### [DIRECTIONS]
Look for "Rada" in every line of the listing. Copy the lines that have it.

### [DATA FOR REVIEW]
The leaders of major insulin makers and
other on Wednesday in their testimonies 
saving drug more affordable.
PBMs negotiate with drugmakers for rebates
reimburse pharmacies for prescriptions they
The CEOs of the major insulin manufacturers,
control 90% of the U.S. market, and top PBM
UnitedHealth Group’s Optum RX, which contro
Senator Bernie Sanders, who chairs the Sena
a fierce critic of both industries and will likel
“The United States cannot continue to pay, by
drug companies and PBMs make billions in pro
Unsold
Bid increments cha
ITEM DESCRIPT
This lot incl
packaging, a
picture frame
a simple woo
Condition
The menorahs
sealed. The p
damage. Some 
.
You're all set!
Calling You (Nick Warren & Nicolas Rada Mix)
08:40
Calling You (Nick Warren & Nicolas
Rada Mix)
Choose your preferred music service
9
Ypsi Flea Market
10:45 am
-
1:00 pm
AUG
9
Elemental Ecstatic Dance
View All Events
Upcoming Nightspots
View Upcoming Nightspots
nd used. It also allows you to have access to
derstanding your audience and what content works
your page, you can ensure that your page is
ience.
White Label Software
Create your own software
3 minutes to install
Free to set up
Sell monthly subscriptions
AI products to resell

--

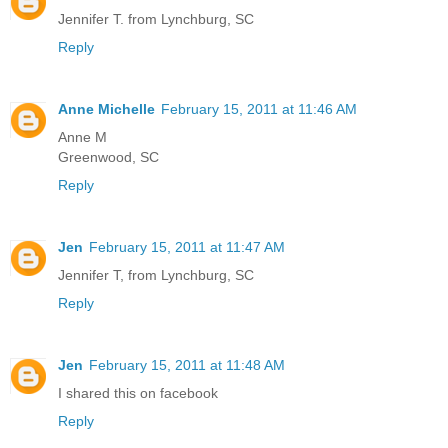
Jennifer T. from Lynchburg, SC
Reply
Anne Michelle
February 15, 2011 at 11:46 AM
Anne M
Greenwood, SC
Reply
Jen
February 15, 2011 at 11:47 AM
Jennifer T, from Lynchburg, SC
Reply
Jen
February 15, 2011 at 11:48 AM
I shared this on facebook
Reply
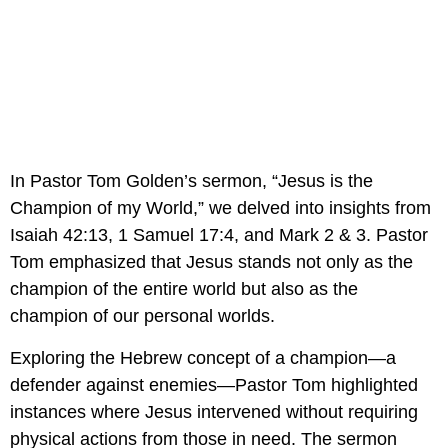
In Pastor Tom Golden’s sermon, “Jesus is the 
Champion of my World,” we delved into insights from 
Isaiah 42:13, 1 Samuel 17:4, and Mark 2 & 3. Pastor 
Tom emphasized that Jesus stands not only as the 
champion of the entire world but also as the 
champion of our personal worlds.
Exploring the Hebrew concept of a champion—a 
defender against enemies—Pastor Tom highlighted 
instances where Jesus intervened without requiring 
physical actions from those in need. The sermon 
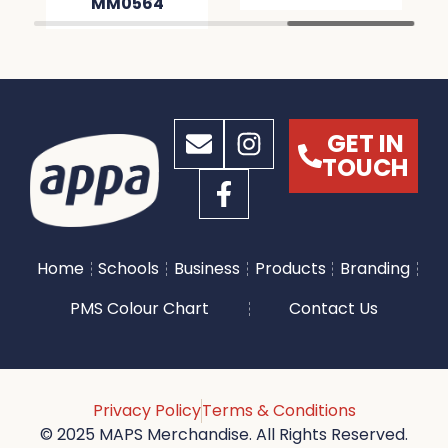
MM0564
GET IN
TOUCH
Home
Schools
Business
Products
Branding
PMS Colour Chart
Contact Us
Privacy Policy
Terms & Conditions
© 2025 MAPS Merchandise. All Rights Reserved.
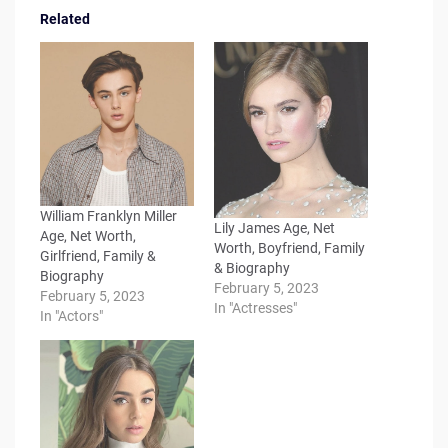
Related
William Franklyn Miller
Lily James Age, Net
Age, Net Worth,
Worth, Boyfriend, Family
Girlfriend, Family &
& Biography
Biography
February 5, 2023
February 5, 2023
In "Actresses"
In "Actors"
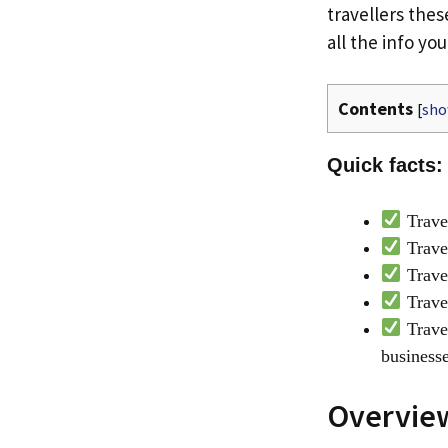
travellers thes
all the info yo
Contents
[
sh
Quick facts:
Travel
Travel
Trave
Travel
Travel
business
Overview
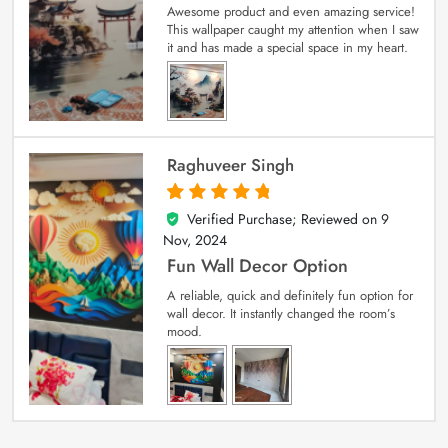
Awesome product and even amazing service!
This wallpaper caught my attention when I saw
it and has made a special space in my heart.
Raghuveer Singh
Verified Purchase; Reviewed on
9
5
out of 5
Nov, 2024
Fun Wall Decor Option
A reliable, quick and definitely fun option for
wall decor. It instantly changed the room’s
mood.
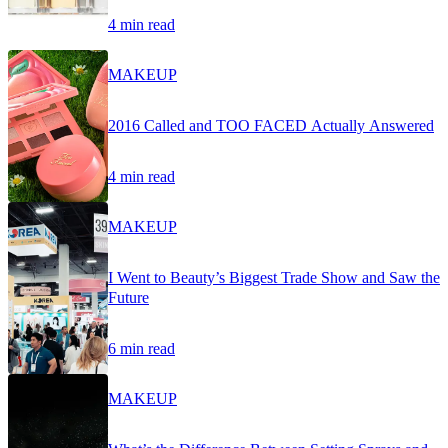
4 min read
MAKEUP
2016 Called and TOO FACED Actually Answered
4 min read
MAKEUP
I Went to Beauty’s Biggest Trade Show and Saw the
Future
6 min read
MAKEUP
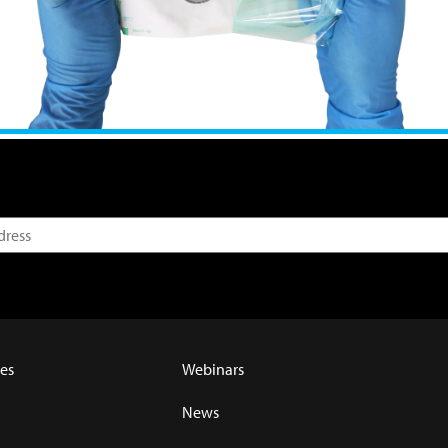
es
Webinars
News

### [RESPONSE]
Calling You (Nick Warren & Nicolas Rada Mix)
Rada Mix)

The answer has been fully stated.